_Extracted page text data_
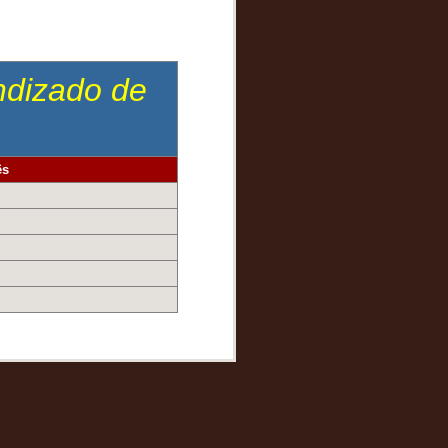
endizado de
ês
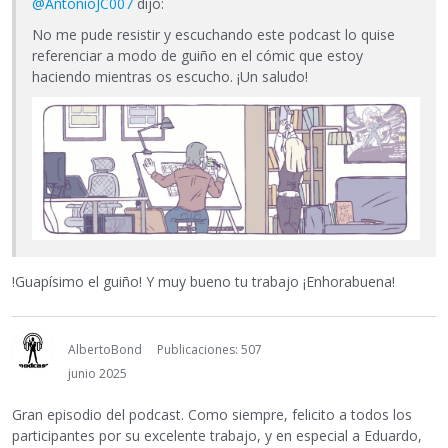
@AntonioJC007
dijo:
No me pude resistir y escuchando este podcast lo quise
referenciar a modo de guiño en el cómic que estoy
haciendo mientras os escucho. ¡Un saludo!
!Guapísimo el guiño! Y muy bueno tu trabajo ¡Enhorabuena!
AlbertoBond
Publicaciones: 507
junio 2025
Gran episodio del podcast. Como siempre, felicito a todos los
participantes por su excelente trabajo, y en especial a Eduardo,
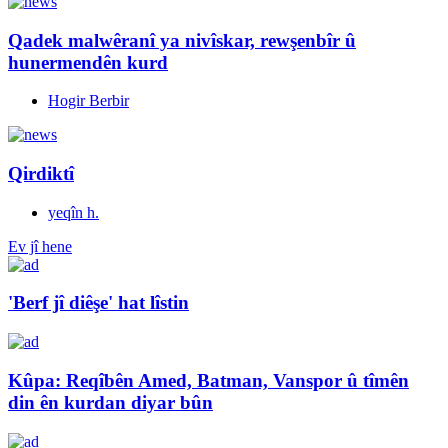
Qadek malwêranî ya nivîskar, rewşenbîr û
hunermendên kurd
Hogir Berbir
Qirdiktî
yeqîn h.
Ev jî hene
'Berf jî diêşe' hat lîstin
Kûpa: Reqîbên Amed, Batman, Vanspor û tîmên
din ên kurdan diyar bûn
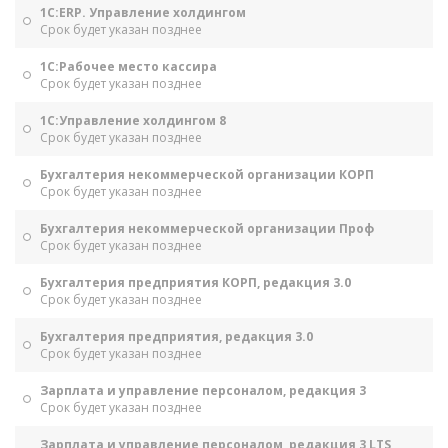
1С:ERP. Управление холдингом
Срок будет указан позднее
1С:Рабочее место кассира
Срок будет указан позднее
1С:Управление холдингом 8
Срок будет указан позднее
Бухгалтерия некоммерческой организации КОРП
Срок будет указан позднее
Бухгалтерия некоммерческой организации Проф
Срок будет указан позднее
Бухгалтерия предприятия КОРП, редакция 3.0
Срок будет указан позднее
Бухгалтерия предприятия, редакция 3.0
Срок будет указан позднее
Зарплата и управление персоналом, редакция 3
Срок будет указан позднее
Зарплата и управление персоналом, редакция 3 LTS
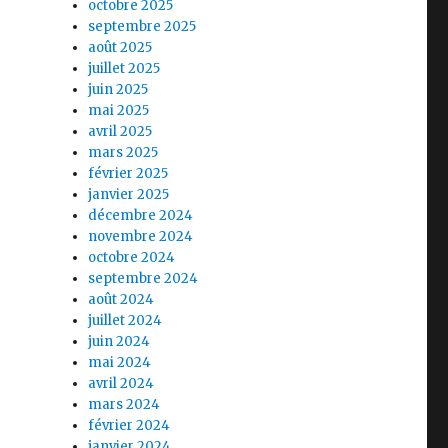
octobre 2025
septembre 2025
août 2025
juillet 2025
juin 2025
mai 2025
avril 2025
mars 2025
février 2025
janvier 2025
décembre 2024
novembre 2024
octobre 2024
septembre 2024
août 2024
juillet 2024
juin 2024
mai 2024
avril 2024
mars 2024
février 2024
janvier 2024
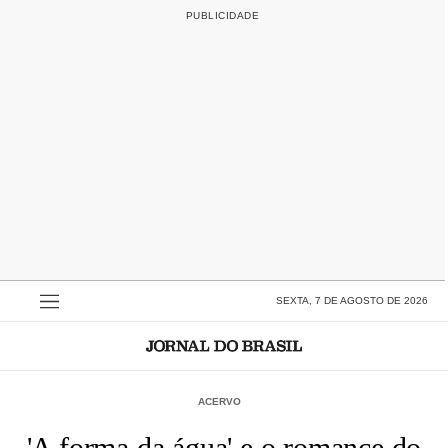
SEXTA, 7 DE AGOSTO DE 2026
ACERVO
'A forma da água' e o romance do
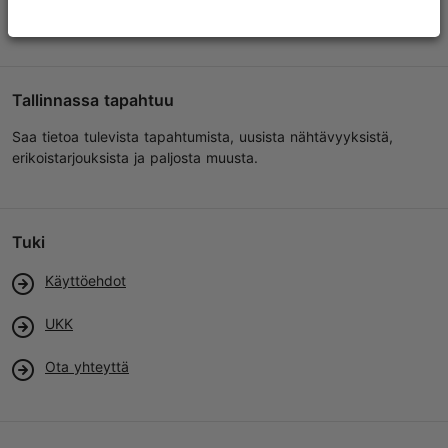
Tallinnassa tapahtuu
Saa tietoa tulevista tapahtumista, uusista nähtävyyksistä,
erikoistarjouksista ja paljosta muusta.
Tuki
Käyttöehdot
UKK
Ota yhteyttä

_Task directions_
Copy out each line of the entries that holds "предприятия".

_Your response_
Бухгалтерия предприятия КОРП, редакция 3.0
Бухгалтерия предприятия, редакция 3.0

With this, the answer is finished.